* **WORK TASK**: Although the entries contain pictures, write out only their text, exactly as it stands.

---------------

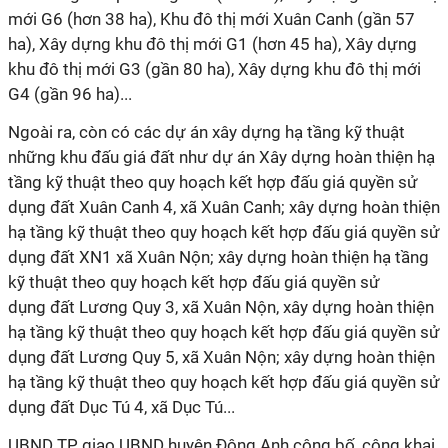
mới G6 (hơn 38 ha), Khu đô thị mới Xuân Canh (gần 57
ha), Xây dựng khu đô thị mới G1 (hơn 45 ha), Xây dựng
khu đô thị mới G3 (gần 80 ha), Xây dựng khu đô thị mới
G4 (gần 96 ha)...
Ngoài ra, còn có các dự án xây dựng hạ tầng kỹ thuật
những khu đấu giá đất như dự án Xây dựng hoàn thiện hạ
tầng kỹ thuật theo quy hoạch kết hợp đấu giá quyền sử
dụng đất Xuân Canh 4, xã Xuân Canh; xây dựng hoàn thiện
hạ tầng kỹ thuật theo quy hoạch kết hợp đấu giá quyền sử
dụng đất XN1 xã Xuân Nộn; xây dựng hoàn thiện hạ tầng
kỹ thuật theo quy hoạch kết hợp đấu giá quyền sử
dụng đất Lương Quy 3, xã Xuân Nộn, xây dựng hoàn thiện
hạ tầng kỹ thuật theo quy hoạch kết hợp đấu giá quyền sử
dụng đất Lương Quy 5, xã Xuân Nộn; xây dựng hoàn thiện
hạ tầng kỹ thuật theo quy hoạch kết hợp đấu giá quyền sử
dụng đất Dục Tú 4, xã Dục Tú...
UBND TP giao UBND huyện Đông Anh công bố, công khai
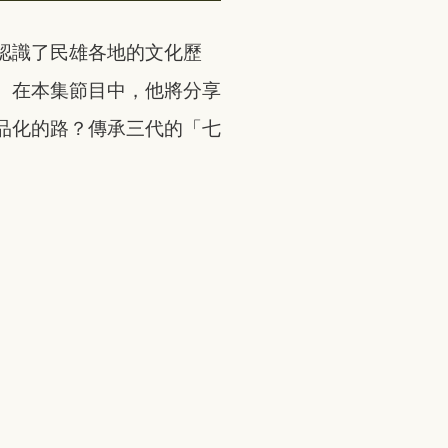
認識了民雄各地的文化歷
。在本集節目中，他將分享
品化的路？傳承三代的「七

---------------

* **WORKED SOLUTION**:
mới G6 (hơn 38 ha), Khu đô thị mới Xuân Canh (gần 57
ha), Xây dựng khu đô thị mới G1 (hơn 45 ha), Xây dựng
khu đô thị mới G3 (gần 80 ha), Xây dựng khu đô thị mới
G4 (gần 96 ha)...
Ngoài ra, còn có các dự án xây dựng hạ tầng kỹ thuật
những khu đấu giá đất như dự án Xây dựng hoàn thiện hạ
tầng kỹ thuật theo quy hoạch kết hợp đấu giá quyền sử
dụng đất Xuân Canh 4, xã Xuân Canh; xây dựng hoàn thiện
hạ tầng kỹ thuật theo quy hoạch kết hợp đấu giá quyền sử
dụng đất XN1 xã Xuân Nộn; xây dựng hoàn thiện hạ tầng
kỹ thuật theo quy hoạch kết hợp đấu giá quyền sử
dụng đất Lương Quy 3, xã Xuân Nộn, xây dựng hoàn thiện
hạ tầng kỹ thuật theo quy hoạch kết hợp đấu giá quyền sử
dụng đất Lương Quy 5, xã Xuân Nộn; xây dựng hoàn thiện
hạ tầng kỹ thuật theo quy hoạch kết hợp đấu giá quyền sử
dụng đất Dục Tú 4, xã Dục Tú...
UBND TP giao UBND huyện Đông Anh công bố, công khai
認識了民雄各地的文化歷
。在本集節目中，他將分享
品化的路？傳承三代的「七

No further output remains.